**** Listed records ****

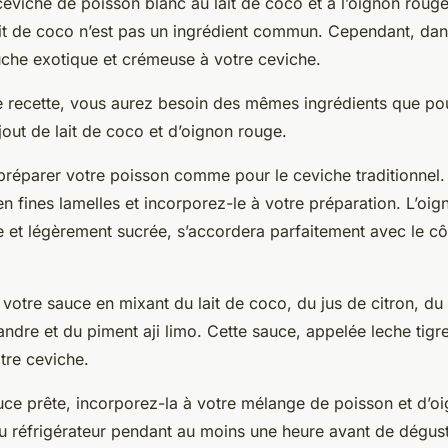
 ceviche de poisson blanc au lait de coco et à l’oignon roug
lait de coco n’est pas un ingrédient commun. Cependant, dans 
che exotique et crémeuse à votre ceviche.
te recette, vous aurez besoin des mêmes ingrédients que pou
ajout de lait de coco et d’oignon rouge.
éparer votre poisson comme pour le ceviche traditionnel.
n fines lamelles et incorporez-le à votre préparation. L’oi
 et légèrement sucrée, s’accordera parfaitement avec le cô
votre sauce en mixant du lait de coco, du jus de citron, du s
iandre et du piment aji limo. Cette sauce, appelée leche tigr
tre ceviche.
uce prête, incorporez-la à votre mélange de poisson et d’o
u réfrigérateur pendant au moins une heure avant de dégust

****
**** Listed records ****

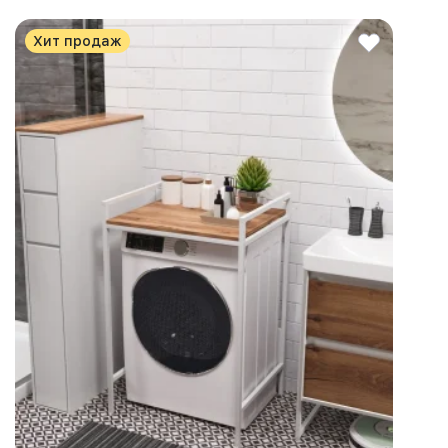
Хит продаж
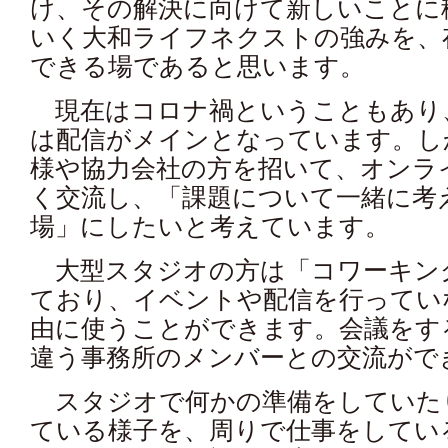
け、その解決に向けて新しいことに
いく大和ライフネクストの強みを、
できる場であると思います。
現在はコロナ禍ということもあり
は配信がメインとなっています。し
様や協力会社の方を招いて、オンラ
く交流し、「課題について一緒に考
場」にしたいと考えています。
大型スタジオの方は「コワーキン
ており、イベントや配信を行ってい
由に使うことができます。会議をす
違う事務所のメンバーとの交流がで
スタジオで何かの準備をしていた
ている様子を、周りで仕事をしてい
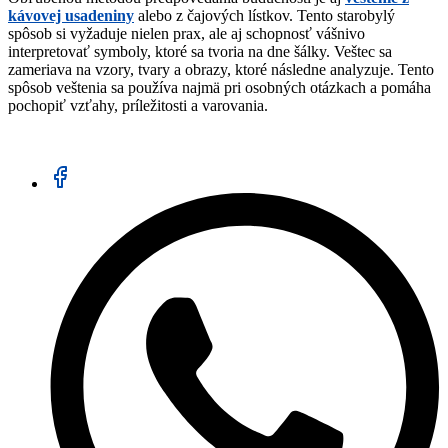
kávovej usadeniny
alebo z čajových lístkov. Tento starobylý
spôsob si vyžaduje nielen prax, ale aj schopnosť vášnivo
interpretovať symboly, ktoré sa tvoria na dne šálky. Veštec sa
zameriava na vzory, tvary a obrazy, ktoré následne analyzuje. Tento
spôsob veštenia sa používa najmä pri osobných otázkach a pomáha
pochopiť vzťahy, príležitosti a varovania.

****
**** Listed records ****

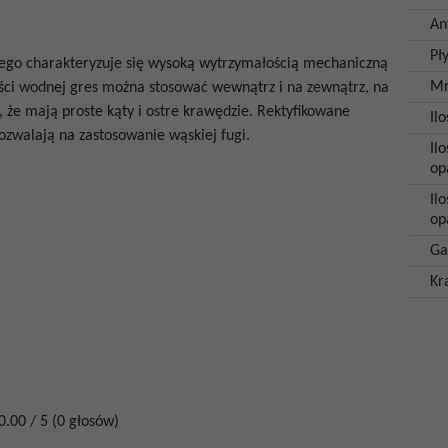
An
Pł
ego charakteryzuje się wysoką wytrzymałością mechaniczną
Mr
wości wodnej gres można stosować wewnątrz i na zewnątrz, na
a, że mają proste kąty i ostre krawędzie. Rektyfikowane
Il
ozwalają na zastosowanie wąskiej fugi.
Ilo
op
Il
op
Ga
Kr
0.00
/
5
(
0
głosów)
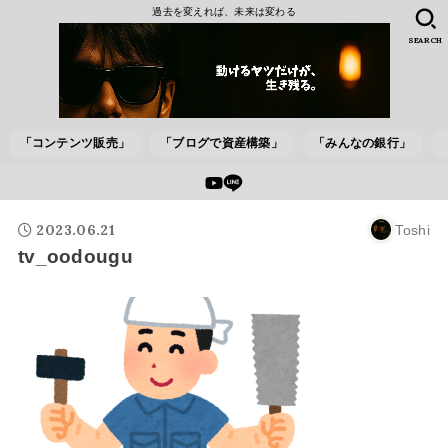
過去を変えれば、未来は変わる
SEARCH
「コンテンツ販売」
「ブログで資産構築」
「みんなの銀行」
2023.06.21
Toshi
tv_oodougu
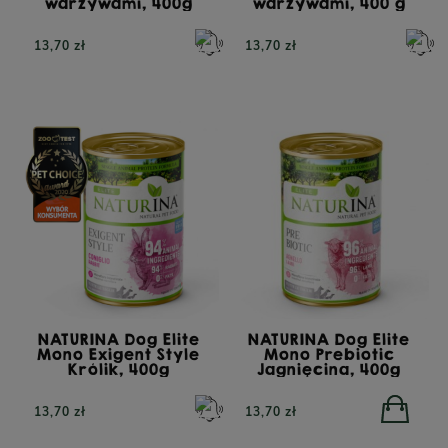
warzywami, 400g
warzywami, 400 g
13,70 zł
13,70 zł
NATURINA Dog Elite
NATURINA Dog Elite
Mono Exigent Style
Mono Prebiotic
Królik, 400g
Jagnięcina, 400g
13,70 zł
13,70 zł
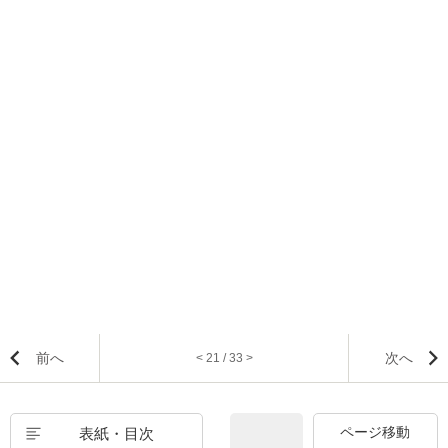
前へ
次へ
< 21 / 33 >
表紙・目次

****

Task to carry out: In the data above, find the line containing "様や協力会社の方を招いて、オンラ" and the line containing "interpretovať symboly, ktoré". Repeat those two lines and everything between them exactly, minus the pictures.

Answer space:
様や協力会社の方を招いて、オンラ
く交流し、「課題について一緒に考
場」にしたいと考えています。
大型スタジオの方は「コワーキン
ており、イベントや配信を行ってい
由に使うことができます。会議をす
違う事務所のメンバーとの交流がで
スタジオで何かの準備をしていた
ている様子を、周りで仕事をしてい
kávovej usadeniny
alebo z čajových lístkov. Tento starobylý
spôsob si vyžaduje nielen prax, ale aj schopnosť vášnivo
interpretovať symboly, ktoré sa tvoria na dne šálky. Veštec sa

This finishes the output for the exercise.